António Cândido Franco, in O Triângulo Mágico. Uma biografia de Mário Cesariny., Quetzal Editores, Junho de 2019, pp. 252-254.

1 comentário:

GF disse...

Boa noite,

Onde é que se pode encontrar a tal comunicação, por favor?

É público que Cesariny conhecia e respeitava as explorações de Moisés Espírito Santo nas origens fonéticas de muitas das expressões populares e toponímicas portuguesas. Localiza-as no norte da Fenícia, no longínquo ugarítico, língua cananita, falada na cidade Ugarit, cujas ruínas foram descobertas apenas em 1929 (na semana passada, portanto). Isto, que é posto em evidência no livro "Fontes Remotas da Cultura Portuguesa", ter-lhe-á mesmo valido o completo descrédito por parte de alguns respeitáveis linguistas académicos.

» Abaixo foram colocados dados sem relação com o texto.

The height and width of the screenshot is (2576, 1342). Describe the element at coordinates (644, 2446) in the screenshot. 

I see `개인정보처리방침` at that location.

Hoje (ou em 2019, que é a mesma coisa, dadas as ordens de grandeza de que falamos), tem graça, é proposta por Fernando Venâncio, no livro "Assim Nasceu uma Língua", a tese de que a origem do português é galega, remontando-a ao ano de 600, quase seiscentos anos antes do estabelecimento do reino. Não tão ousada como os XX a.C. de Moisés Espírito Santo, mas de qualquer forma uma hipótese interessante quando aberta a discussão.

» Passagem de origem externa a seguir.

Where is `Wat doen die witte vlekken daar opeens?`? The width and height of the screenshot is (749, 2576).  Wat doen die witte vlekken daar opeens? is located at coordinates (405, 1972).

Note-se neste poema que vem, se não mais cedo, na edição de 1980 de "Manual de Prestidigitação":


PINTAR O SETE

Voltar ao fim.
Pintar três vezes o sete:
ficar doido.


As averiguações de Moisés Espírito Santo parecem não ter sido publicadas antes desse ano, o que não significa que não fossem já conhecidas de Cesariny, pois não é certamente através de livros a melhor forma, a mais aberta, de conviver e discutir.
Aqui ficam cinco confrontos de fonia e significado que Espírito Santo estabelece entre expressões portuguesas e o ugarítico:

Português: Pintar o caneco - «fazer diabruras»
Ugarítico: pth knkt [pitag kanektu] - 'seduzir/abrir o encanto' (=fazer encantamentos).

Português: Pintar a manta - «o mesmo que pintar o caneco»
Ugarítico: pth mnt [pitag mante] - 'abrir o encanto, abrir a fórmula [encantatória]'.

Português: Pintar a macaca - «o mesmo que pintar a manta»
Ugarítico: pth mh hka [pitag maagaka] - 'seduzir o «jovem companheiro» (diabrete das feiticeiras)'.

Português: Pintar o sete - «o mesmo que pintar a macaca»
Ugarítico: pth st [pitag sète] - 'guerreiro mítico, colaborador de Anatu(st) e nome do diabo'.

Português: Pintar o caramujo - «o mesmo que pintar o sete»
Ugarítico: pth qra msh [pitag qramasu] - 'atrair o chamamento / invocação do mensageiro'.


Atendendo ao poema de forma isolada, a expressão "pintar o sete" apresentada assim parece ter pouca relação com o seu sentido ugarítico, mas o título do livro continua a ser "Manual de Prestidigitação", o qual - considere-se mais ou menos rebuscadas as afinidades fonéticas e semânticas colocadas por Espírito Santo nos outros três exemplos - sugere incontestavelmente "abrir o encanto", "abrir a fórmula do encanto", ou mesmo "diabrete das feiticeiras", "atrair o chamamento", "invocação do mensageiro".

Não consultei a primeira edição de "Manual de Prestidigitação", de 1956, mas sei que difere bastante da corrente - mesmo em extensão. Ignoro, portanto, se o poema consta do livro original, publicado quando Moisés Espírito Santo contaria pouco mais de vinte anos de idade. Em todo o caso, ainda é vivo, e seria interessante saber até que ponto as suas descobertas arqueológicas desempenharam um papel na última poesia de Cesariny e nos poemas acrescentados nas edições mais recentes.